Durham Dials in to New Form of Community Policing
Posted October 17, 2007
Durham, N.C. — Durham County emergency officials this week began using a reverse-911 system as a community-policing tool in an effort to reach efficiently a broad number of people at once.
On Tuesday, about 4,000 residents in Durham's quiet northern neighborhoods received a phone message alerting them of a string of daytime break-ins. On Monday morning, about 250 residents received a message informing them about a homicide that recently occurred in their area.
The CodeRED Emergency System has been in place since last year when Durham County leaders implemented it following the October chemical fire that displaced thousands of Apex residents. Its original intent was to notify the community in the event of a crisis or a disaster.
But with its ability to disseminate about 60,000 messages an hour, officials say it takes less manpower and can be quicker in a situation where public safety is at risk. Other uses could include boil-water advisories, evacuations or information on missing children and most recently, water restrictions.

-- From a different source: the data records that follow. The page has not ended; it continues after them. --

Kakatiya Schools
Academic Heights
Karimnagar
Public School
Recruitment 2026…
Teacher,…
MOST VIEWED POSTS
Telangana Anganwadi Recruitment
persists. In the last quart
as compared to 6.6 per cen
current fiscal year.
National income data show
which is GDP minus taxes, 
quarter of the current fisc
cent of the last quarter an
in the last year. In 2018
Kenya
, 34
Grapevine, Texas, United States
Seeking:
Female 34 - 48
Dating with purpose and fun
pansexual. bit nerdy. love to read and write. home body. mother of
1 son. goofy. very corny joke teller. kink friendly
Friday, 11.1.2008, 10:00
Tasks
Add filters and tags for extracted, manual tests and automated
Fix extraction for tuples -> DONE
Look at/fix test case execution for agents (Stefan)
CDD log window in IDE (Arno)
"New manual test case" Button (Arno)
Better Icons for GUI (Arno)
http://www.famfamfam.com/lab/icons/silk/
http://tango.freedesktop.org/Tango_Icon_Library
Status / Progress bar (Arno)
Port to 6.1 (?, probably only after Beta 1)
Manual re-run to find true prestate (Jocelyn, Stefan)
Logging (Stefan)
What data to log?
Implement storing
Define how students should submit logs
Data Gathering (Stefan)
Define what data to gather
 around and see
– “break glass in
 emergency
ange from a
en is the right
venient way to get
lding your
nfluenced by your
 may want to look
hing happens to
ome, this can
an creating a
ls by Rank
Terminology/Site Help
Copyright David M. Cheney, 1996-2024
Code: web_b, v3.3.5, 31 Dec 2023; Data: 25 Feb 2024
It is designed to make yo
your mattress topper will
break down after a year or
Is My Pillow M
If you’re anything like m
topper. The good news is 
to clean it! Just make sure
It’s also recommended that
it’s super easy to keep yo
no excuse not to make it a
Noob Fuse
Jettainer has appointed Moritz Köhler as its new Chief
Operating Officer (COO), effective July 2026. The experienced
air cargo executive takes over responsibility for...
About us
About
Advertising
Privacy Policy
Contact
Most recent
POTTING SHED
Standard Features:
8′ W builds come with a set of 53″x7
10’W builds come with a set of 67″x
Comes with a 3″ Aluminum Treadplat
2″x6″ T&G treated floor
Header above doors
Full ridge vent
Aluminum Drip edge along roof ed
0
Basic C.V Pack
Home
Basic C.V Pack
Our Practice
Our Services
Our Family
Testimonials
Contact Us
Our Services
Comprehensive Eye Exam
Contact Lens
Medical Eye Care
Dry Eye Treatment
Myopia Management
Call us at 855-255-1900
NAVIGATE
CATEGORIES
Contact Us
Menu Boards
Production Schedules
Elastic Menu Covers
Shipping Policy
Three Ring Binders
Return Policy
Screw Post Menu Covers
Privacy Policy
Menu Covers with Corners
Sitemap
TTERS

"It enables us to reach a lot more people, instead of having to go out knocking on doors, handing out fliers -- those types of things," said Durham Police Maj. B.J. Council.
The system delivers the message to either a live person or an answering machine and makes three attempts to connect to any number. But some who have received the calls think the system might send out the wrong message.
"It makes a lot of questions, and it does make you feel not as safe," said Durham resident Debbie Breuer.
Other, like Robin Rogers, say they like the idea of the calls because it makes them aware of a situation they might otherwise not be aware of. But Rogers, who received a call about the recent string of break-ins, would like to have more information.
"I was a little startled at first," she said. "I didn't know where it had happened. I didn't know whether it was the neighborhood behind me or this neighborhood or just in my ZIP code."
Durham County 911 director Jim Soukup said the idea behind the calls is to give out basic information and insist the calls should make people feel safer, knowing someone's watching out for them on the other end of the line.
The system does have some drawbacks, officials say. The system won't interrupt phone calls or dial-up Internet service.
And it is only available to residents and businesses who use landline phones whose numbers are publicly available. Those who use cellular phones or whose numbers are not listed, will not automatically receive calls.
They can, however, go online to the county's Web site and register for the alerts.